MsPavlichenko · 14/03/2019 16:17

Wonderful. It may be she will be reluctant to go to nursery given what happened, so might be wise to prepare for that.

Re SW, it has clearly gone beyond an access issue, she has not been properly looked after, over and above him kidnapping her.

WhoKnewBeefStew 's advice seems worth considering, even if you are just logging it. Your other DC are also being impacted by his behaviour.

TheFormidableMrsC · 14/03/2019 16:22

This is wonderful news! Truly! NOW STOP CONTACT. You are absolutely within your rights to do that, I have been advised of that by the police and social services. I think you return to SS ASAP and be very firm about intervention. What he has done is nothing short of neglect, emotional abuse and coercive control. Take photos, write it all down. Get an emergency court application which can be done within a day. Please do not allow her to go back to him. Can you arrange for an earlier nursery collection to avoid him getting there first? While the nursery cannot prevent him attempting to collect her without a court order, when I was in this postion, the school said they would stall and ring me if any attempt was made. This is now an urgent situation and your solicitor MUST act speedily and please don't be fobbed off.

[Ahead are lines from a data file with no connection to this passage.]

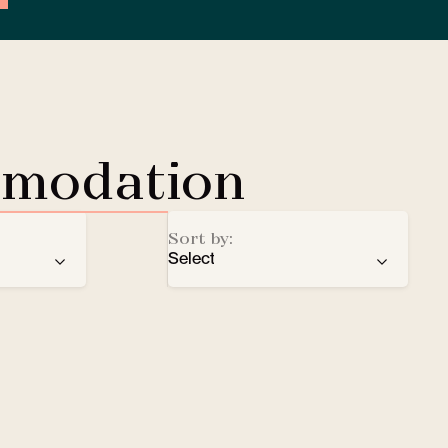
mmodation
Sort by:
Select
ren
recommendation
EV Charging Station
e
number of stars
Lobby Lounge
alphabetical order
Safe
Small pets welcomed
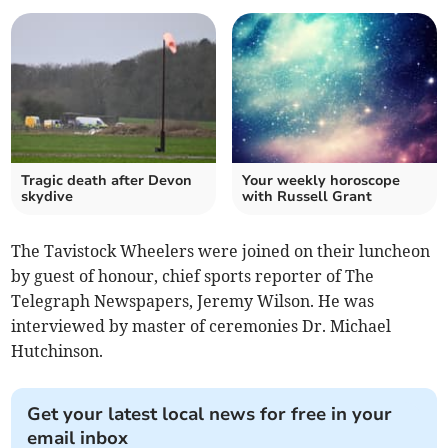
Tragic death after Devon
Your weekly horoscope
skydive
with Russell Grant
The Tavistock Wheelers were joined on their luncheon
by guest of honour, chief sports reporter of The
Telegraph Newspapers, Jeremy Wilson. He was
interviewed by master of ceremonies Dr. Michael
Hutchinson.
Get your latest local news for free in your
email inbox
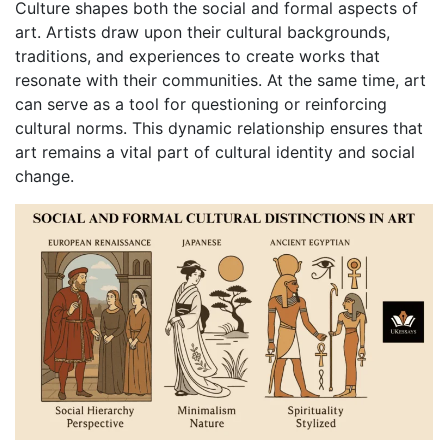
Culture shapes both the social and formal aspects of
art. Artists draw upon their cultural backgrounds,
traditions, and experiences to create works that
resonate with their communities. At the same time, art
can serve as a tool for questioning or reinforcing
cultural norms. This dynamic relationship ensures that
art remains a vital part of cultural identity and social
change.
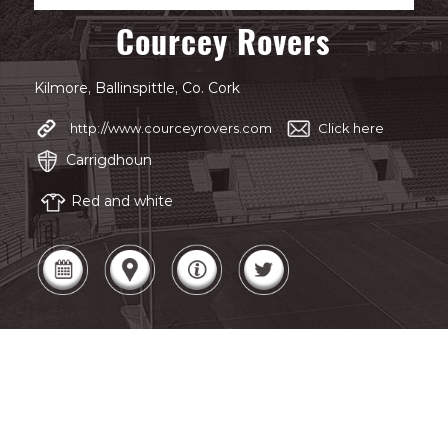
Courcey Rovers
Kilmore, Ballinspittle, Co. Cork
http://www.courceyrovers.com
Click here
Carrigdhoun
Red and white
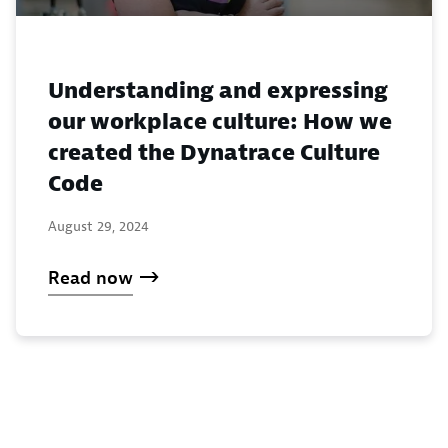
Understanding and expressing
our workplace culture: How we
created the Dynatrace Culture
Code
August 29, 2024
Read now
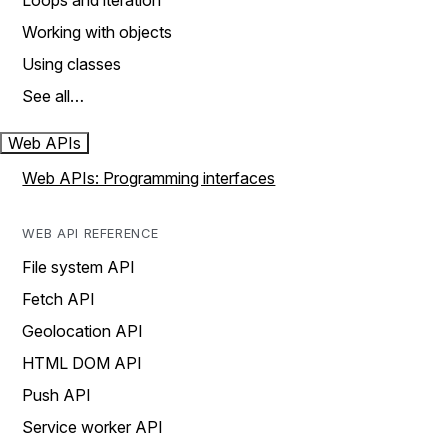
Loops and iteration
Working with objects
Using classes
See all…
Web APIs
Web APIs: Programming interfaces
WEB API REFERENCE
File system API
Fetch API
Geolocation API
HTML DOM API
Push API
Service worker API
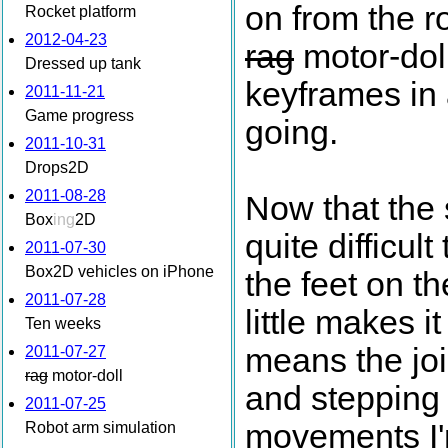
on from the r
Rocket platform
2012-04-23
rag
motor-doll
Dressed up tank
keyframes in 
2011-11-21
Game progress
going.
2011-10-31
Drops2D
2011-08-28
Now that the 
Box
ing
2D
quite difficult 
2011-07-30
Box2D vehicles on iPhone
the feet on th
2011-07-28
little makes 
Ten weeks
means the joi
2011-07-27
rag
motor-doll
and stepping i
2011-07-25
movements I'm
Robot arm simulation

Enjoy a lovely, quiet evening with your brood..have nice food and a glass of wine if you like a glass of wine of course! I am so glad you're all back under the same roof and I'm doing a happy dance for you! Flowers

WitchDancer · 14/03/2019 16:25

Fantastic news! Poor baby 😔

TheFormidableMrsC · 14/03/2019 16:27

Oh and as for that prick, I hope he gets what's coming...what an evil bastard doing that to a two year old child. It's a pity he can't put her needs, both physical and emotional above the needs of his little girl. To men like him (and my ex), the children are just collateral damage in their need to hurt and control you.

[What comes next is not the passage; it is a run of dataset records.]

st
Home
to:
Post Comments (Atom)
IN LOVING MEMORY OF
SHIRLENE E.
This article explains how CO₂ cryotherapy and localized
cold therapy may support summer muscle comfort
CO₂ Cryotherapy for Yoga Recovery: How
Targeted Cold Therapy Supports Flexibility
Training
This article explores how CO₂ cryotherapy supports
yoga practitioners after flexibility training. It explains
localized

Disfordarkchocolate · 14/03/2019 16:34

Wonderful news. I really hope you took pictures, if not I think the nursery staff would be happy to note what was different about her appearance, hygiene and any visible skin issues.

pointythings · 14/03/2019 16:36

So glad to hear she's back - but as MrsC says - no more contact! Your solicitor needs a boot up the arse and social services need to be contacted - this isn't a fight about access any more.

You need a residency order in place asap.